* _What you need to do_
The following entries should be restated word for word, pictures excluded.

* _Stored data_

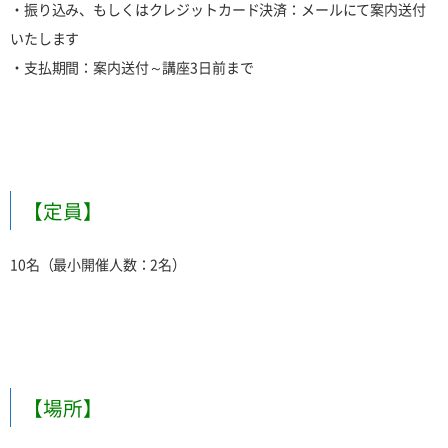
・振り込み、もしくはクレジットカード決済：メールにて案内送付
いたします
・支払期間：案内送付～講座3日前まで
【定員】
10名（最小開催人数：2名）
【場所】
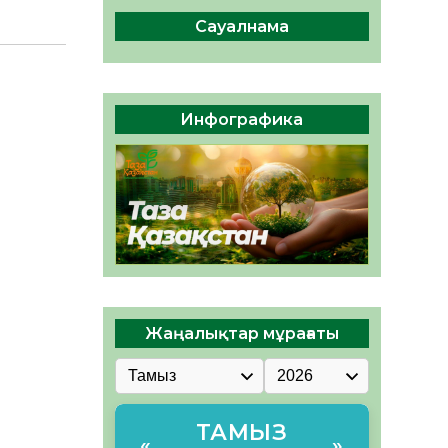
04.08.2026
48
0
Сауалнама
Құрылтай: Қызылордада
1344 комиссия мүшесінің
білімі жетілдіріледі
04.08.2026
39
0
Инфографика
ҚҰРЫЛТАЙ САЙЛАУЫ – ЕЛ
БІРЛІГІ МЕН АЗАМАТТЫҚ
ЖАУАПКЕРШІЛІКТІҢ
КӨРІНІСІ
04.08.2026
52
0
Жаңалықтар мұрағаты
ТАМЫЗ
«
»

* _Response to the task_
・振り込み、もしくはクレジットカード決済：メールにて案内送付
いたします
・支払期間：案内送付～講座3日前まで
【定員】
10名（最小開催人数：2名）
【場所】
04.08.2026
48
0
Сауалнама
Құрылтай: Қызылордада
1344 комиссия мүшесінің
білімі жетілдіріледі
04.08.2026
39
0
Инфографика
ҚҰРЫЛТАЙ САЙЛАУЫ – ЕЛ
БІРЛІГІ МЕН АЗАМАТТЫҚ
ЖАУАПКЕРШІЛІКТІҢ
КӨРІНІСІ
04.08.2026
52
0
Жаңалықтар мұрағаты
ТАМЫЗ
«
»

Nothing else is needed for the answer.